/Optuna-Game-Parameter-Tuner

A game search and evaluation parameter tuner using optuna framework

Primary LanguagePythonMIT LicenseMIT

Optuna Game Parameter Tuner

Python 3.9

A game search and evaluation parameter tuner using optuna framework. The game can be a chess or other game variants. Engine evaluation parameters that can be optimized are piece values like pawn value or knight value and others. Search parameters that can be optimized are futility pruning margin, null move reduction factors and others.

A. Optimization plots

optimization_hist


importances


slice


coordinate


contour

B. Setup

Copy the whole repository

From command line:

PS F:\Tmp> git clone https://github.com/fsmosca/Optuna-Game-Parameter-Tuner.git

Install on virtual environment on Windows 10

See page from wiki.

General setup guide

Required

Visualization

  • pip install plotly==5.11.0
  • pip install scikit-learn==1.2.0
  • pip install kaleido==0.2.1

Save studies to pandas dataframe and csv file

  • pip install pandas==1.5.2

To use skopt sampler

  • pip install scikit-optimize==0.9.0

Install all dependencies

Instead of installing each module like optuna, plotly and others. Just install with requirements.txt.

  • pip install -r requirements.txt

C. Basic optimization process outline

  1. Prepare the engines and the parameters to be optimized. Set max_trial to 1000 or so.
  2. Setup a game match between 2 engines, the test engine and base engine. The test engine will use the parameters suggested by optuna optimizer while the base engine will use the initial or default parameter values. In the beginning the best parameter is the initial parameter. The test engine will use the initial parameter values suggested by the optimimzer.
  3. After a match of say 24 games, the result of test engine will be sent to the optimizer. The result can be a score rate like (wins+draw/2)/24 or an Elo from the point of view of the test engine. If the test engine wins (score > 0.5) or elo > 0.0, update the best parameter to the parameter used by test engine.
  4. Check the number of trials done. If trial >= max_trial stop the optimization and save the plots. This is automatically done by the optimizer.
  5. Get the new parameter values suggested by the optimizer. This will be used by the test engine.
  6. Run a new match, goto step 3.
  7. You can extend the study or optimization by running the study again using the same study_name and conditions.

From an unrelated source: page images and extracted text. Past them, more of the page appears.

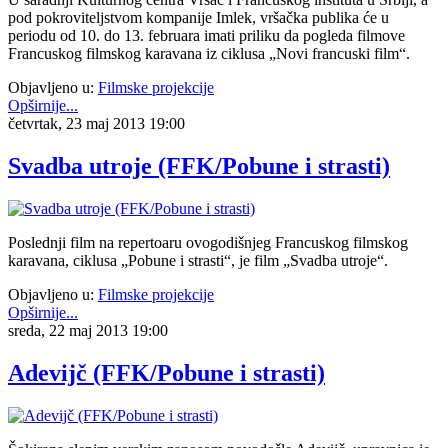
pod pokroviteljstvom kompanije Imlek, vršačka publika će u
periodu od 10. do 13. februara imati priliku da pogleda filmove
Francuskog filmskog karavana iz ciklusa „Novi francuski film“.
Objavljeno u:
Filmske projekcije
Opširnije...
četvrtak, 23 maj 2013 19:00
Svadba utroje (FFK/Pobune i strasti)
Poslednji film na repertoaru ovogodišnjeg Francuskog filmskog
karavana, ciklusa „Pobune i strasti“, je film „Svadba utroje“.
Objavljeno u:
Filmske projekcije
Opširnije...
sreda, 22 maj 2013 19:00
Adevijč (FFK/Pobune i strasti)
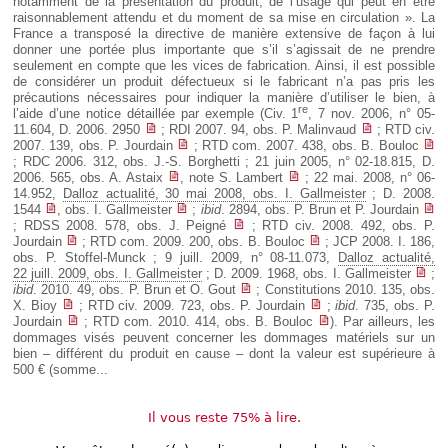
notamment de la présentation du produit, de l’usage qui peut en être
raisonnablement attendu et du moment de sa mise en circulation ». La
France a transposé la directive de manière extensive de façon à lui
donner une portée plus importante que s’il s’agissait de ne prendre
seulement en compte que les vices de fabrication. Ainsi, il est possible
de considérer un produit défectueux si le fabricant n’a pas pris les
précautions nécessaires pour indiquer la manière d’utiliser le bien, à
re
l’aide d’une notice détaillée par exemple (Civ. 1
, 7 nov. 2006, n° 05-
11.604, D. 2006. 2950
; RDI 2007. 94, obs. P. Malinvaud
; RTD civ.
2007. 139, obs. P. Jourdain
; RTD com. 2007. 438, obs. B. Bouloc
; RDC 2006. 312, obs. J.-S. Borghetti ; 21 juin 2005, n° 02-18.815, D.
2006. 565, obs. A. Astaix
, note S. Lambert
; 22 mai. 2008, n° 06-
14.952,
Dalloz actualité, 30 mai 2008, obs. I. Gallmeister
; D. 2008.
1544
, obs. I. Gallmeister
;
ibid
. 2894, obs. P. Brun et P. Jourdain
; RDSS 2008. 578, obs. J. Peigné
; RTD civ. 2008. 492, obs. P.
Jourdain
; RTD com. 2009. 200, obs. B. Bouloc
; JCP 2008. I. 186,
obs. P. Stoffel-Munck ; 9 juill. 2009, n° 08-11.073,
Dalloz actualité,
22 juill. 2009, obs. I. Gallmeister
; D. 2009. 1968, obs. I. Gallmeister
;
ibid
. 2010. 49, obs. P. Brun et O. Gout
; Constitutions 2010. 135, obs.
X. Bioy
; RTD civ. 2009. 723, obs. P. Jourdain
;
ibid
. 735, obs. P.
Jourdain
; RTD com. 2010. 414, obs. B. Bouloc
). Par ailleurs, les
dommages visés peuvent concerner les dommages matériels sur un
bien – différent du produit en cause – dont la valeur est supérieure à
500 € (somme...
Il vous reste 75% à lire.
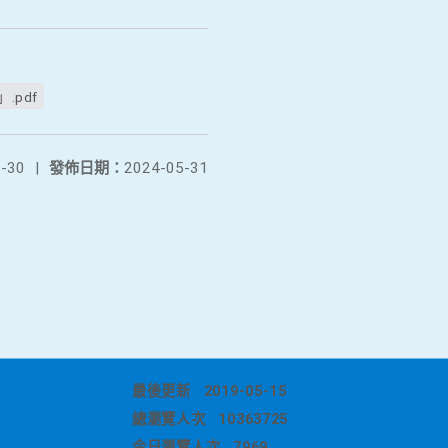
pdf
-30
|
發佈日期：
2024-05-31
最後更新
2019-05-15
總瀏覽人次
10363725
今日瀏覽人次
7969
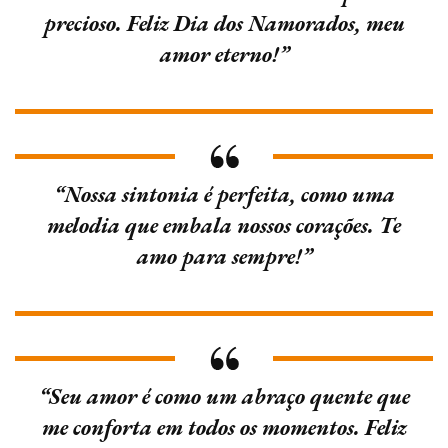
precioso. Feliz Dia dos Namorados, meu
amor eterno!”
“Nossa sintonia é perfeita, como uma
melodia que embala nossos corações. Te
amo para sempre!”
“Seu amor é como um abraço quente que
me conforta em todos os momentos. Feliz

D. Supported Samplers/Optimizers

  • TPE or Tree-structured Parzen Estimator
  • CMAES or Covariance Matrix Adaptation Evolution Strategy
  • SKOPT or scikit-optimize
    • acquisition_function
      • LCB
        • kappa=1.96, default
        • kappa=10000, explore
        • kappa=0.0001, exploit
      • EI
        • xi = 0.01, default
        • xi = 10000, explore
        • xi = 0.0001, exploit
      • PI
        • xi = 0.01, default
        • xi = 10000, explore
        • xi = 0.0001, exploit
      • gp_hedge (default)
    • base_estimator
      • GP - Gaussian Process
      • RF - Random Forest
      • ET - Extra Tree
      • GBRT - Gradient Boosted Regression Trees
    • acq_optimizer
      • auto
      • sampling
      • lbfgs

E. Help

See help in wiki. Or type python tuner.py -h

F. Sample command line

Using tpe optimizer

python tuner.py --sampler name=tpe --engine ./engines/deuterium/deuterium --concurrency 6 --opening-file ./start_opening/ogpt_chess_startpos.epd --opening-format epd --input-param "{'PawnValueEn': {'default':92, 'min':90, 'max':120, 'step':2}, 'BishopValueOp': {'default':350, 'min':290, 'max':350, 'step':3}}" --games-per-trial 24 --plot --base-time-sec 15 --inc-time-sec 0.1 --study-name study1 --pgn-output study1.pgn --trials 100 --common-param "{'Hash': 128}"

Use Elo as objective value instead of score rate

Use the flag
--elo-objective

Deterministic and Non-Deterministic objective function

Our objective function result is the result of engine vs engine match. There are engines at fixed depth move control that are deterministic that is if you play the same opening at fixed depth of 2 for 100 games and repeat the same the result of the match is the same. The samplers such as TPE, CMAES, and SKOPT may suggest parameter values that were already suggested before. By default the tuner will not replay the match it will just return the previous result.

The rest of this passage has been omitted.